The three-part series is hosted by Daniel Gilbert, who authored the best-selling Stumbling on Happiness and is a Professor of Psychology at Harvard University. (The PBS series is perhaps just a longer version of his TED Talk.) His taxonomy of things that do and don’t make us happy, despite what we may believe and the shallowness of our aspirations, comes as no surprise. It’s been clear to me for some time that our media environment distracts people almost totally from what makes a person truly happy, and very few Westerners know anymore how to live meaningfully. The two main distractions are wealth and fame/esteem, neither of which are especially good indicators of happiness. A third, having children, is surprisingly neutral. Again and again throughout the series, Dr. Gilbert turns to scientists who insist that truth is ascertained through measurement and that various indices of happiness are better guides to understanding than actual experience and/or conventional wisdom. In a certain respect, this is true: we have lost touch with and are estranged from both our bodies and our emotions (those being inextricably linked) and so easily deceive ourselves with pursuit of the wrong goals. But measurement and the scientific method are also subtle deceptions, primarily the domain of experts and beyond the ken of the lay public.
I’ve complained before about psychometrics. No doubt such an approach, using mounds of data, does permit some interesting observations not otherwise available. For instance, Dr. Gilbert reports on findings that came out a gigantic data set from the Framingham Heart Study, namely, that happiness (and presumably other emotions) operates like an infectious disease and makes emotional life into a shared cognitive network extending three to four degrees of separation. Only big data allows us to measure this kind of effect, but my seat-of-the-pants intuition is that no one with any experience in a meatworld social network, such as a nuclear or extended family, needs science to tell us that others’ emotions impact our own. The nursery and classroom function this way, as do cliques, gangs, and other membership organizations. Indeed, poets, artists, and philosophers have long known that no man is an island and that the betweenness of things, their intersubjectivity (to use Husserl’s term), is where the action is. Science may now be demonstrating this intuition numerically, but I’m irritated that eggheads insist their measurements finally allow us to know what’s really truly true as though no poet ever expressed it before or better.

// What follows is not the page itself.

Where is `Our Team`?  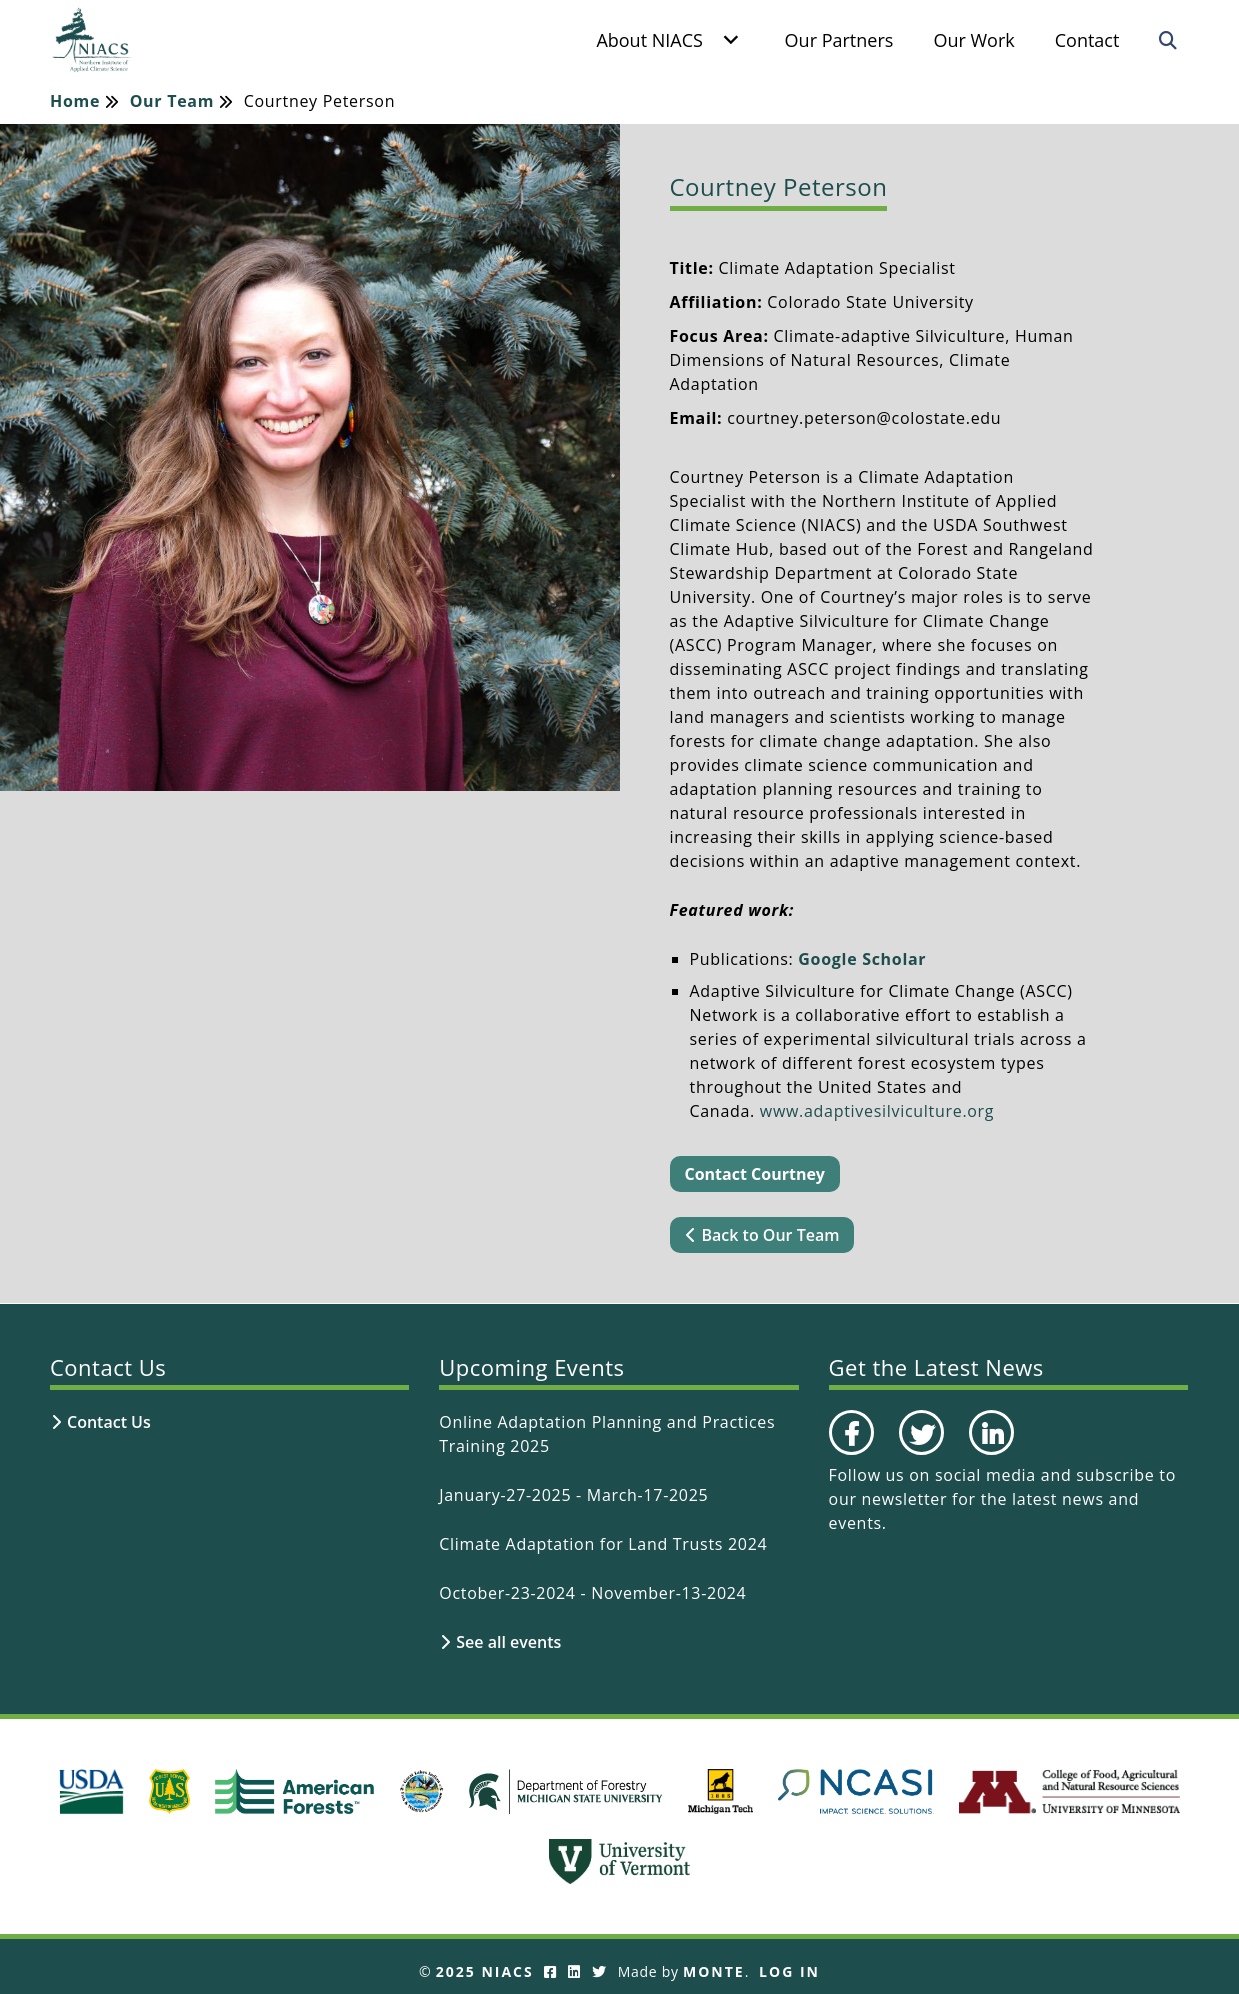 Our Team is located at coordinates (172, 102).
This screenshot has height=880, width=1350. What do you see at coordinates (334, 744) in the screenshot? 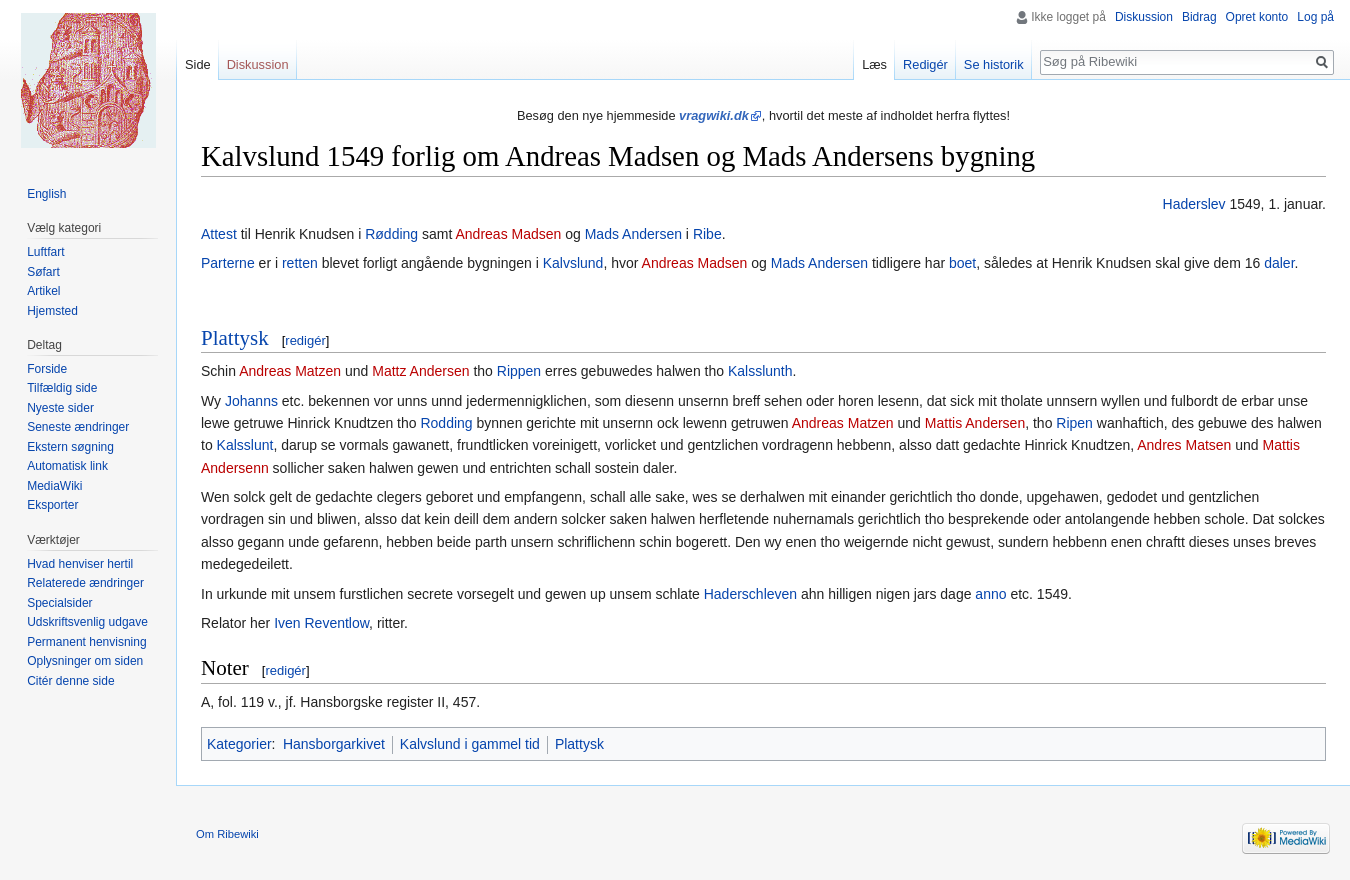 I see `Hansborgarkivet` at bounding box center [334, 744].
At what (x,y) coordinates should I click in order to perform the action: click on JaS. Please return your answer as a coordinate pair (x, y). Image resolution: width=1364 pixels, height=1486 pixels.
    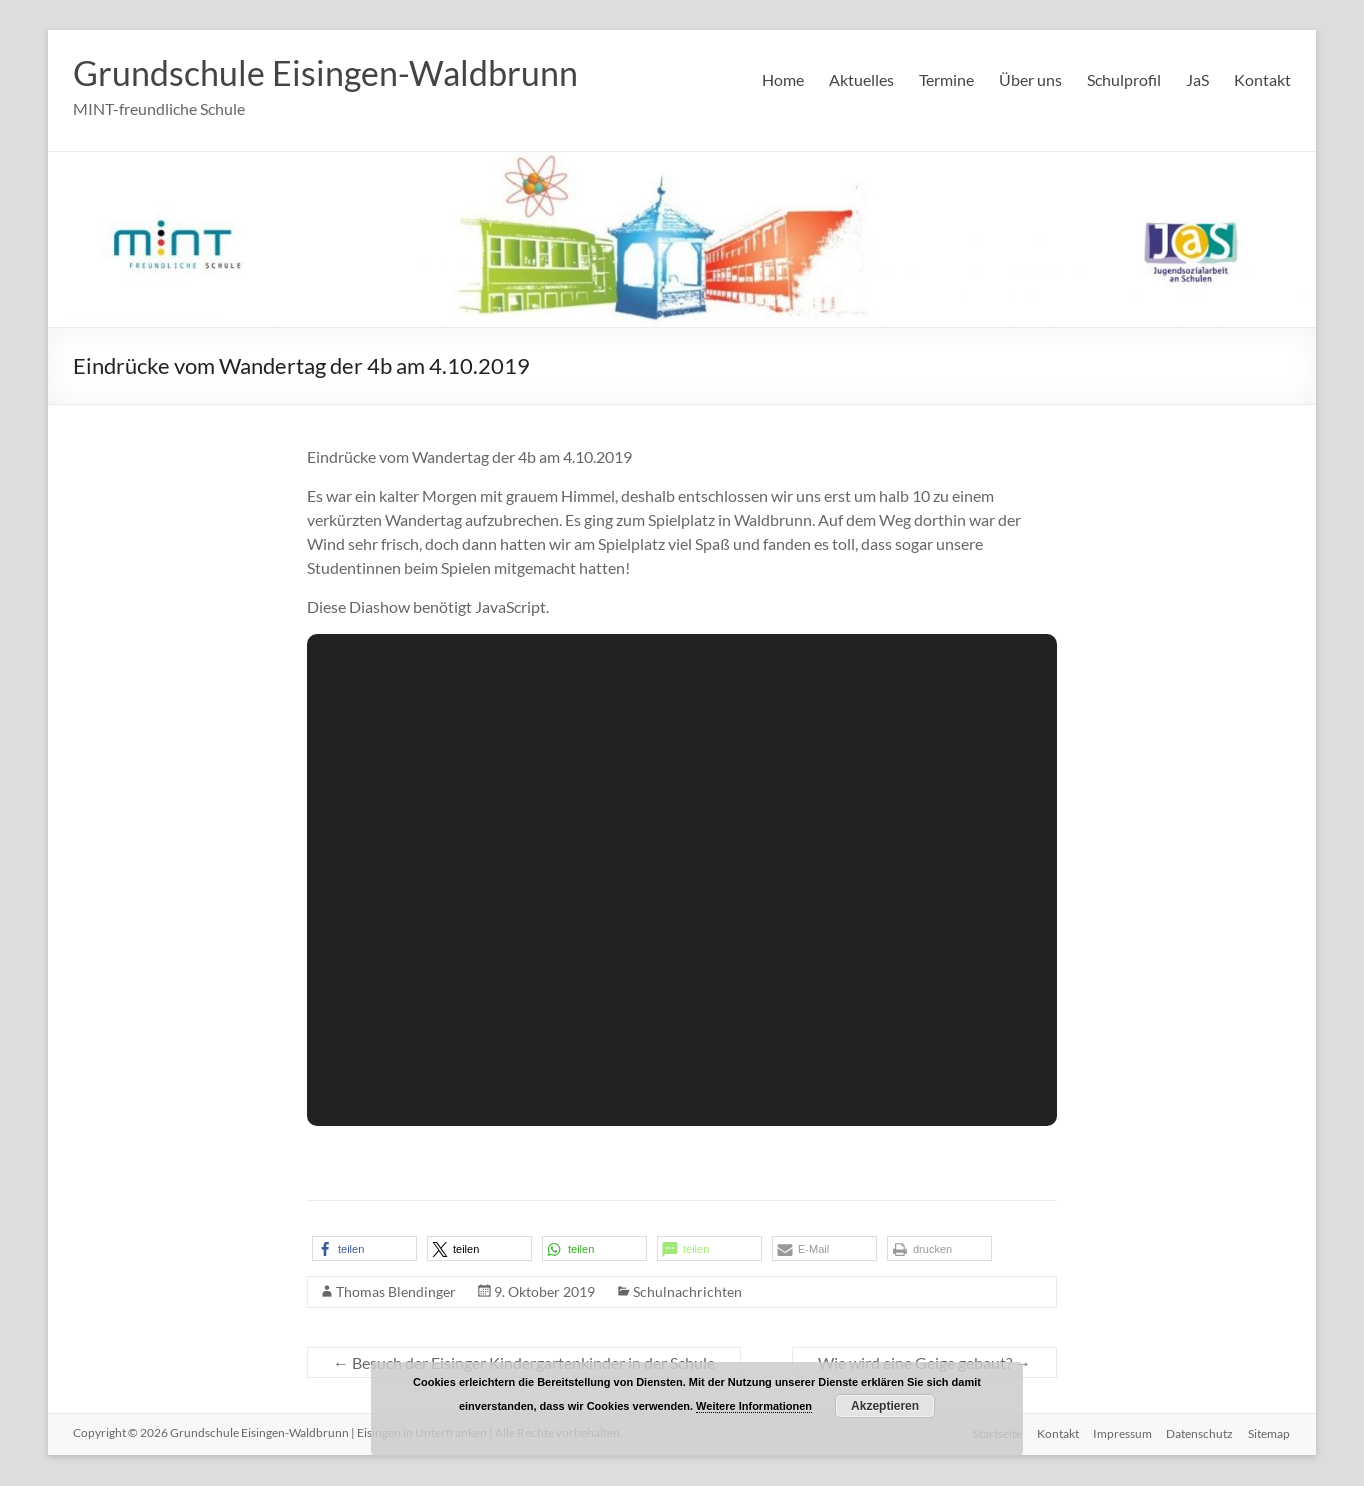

Curiously, this article in The Atlantic argues that the pursuit of happiness is not itself sufficient to provide meaning, the search for meaning in life being one of the great philosophical conundrums long before happiness as an objective emerged to replace it. (We can probably lay some blame on Thomas Jefferson’s famous phrase.) Yet a larger, unacknowledged postmodern project to demythologize the present, and for that matter, the past, renders its human subjects as kinetic and inert, mere objects of study. Similar misguided approaches, using measurement in the pursuit of truth that is already obvious and thus needs no rigorous explanation, include an article in Discover called “The Math Behind Beauty” and the entire field of aesthetics (sometimes called hermeneutics when applied specifically to textual interpretation). Further corollaries include monetization of everything (as when a famous painting is described to schoolchildren not in terms of its beauty or context within an artistic genre but by how much money it’s reputed to be worth) and the reduction to financial and polling terms the entirety of our social and political realms.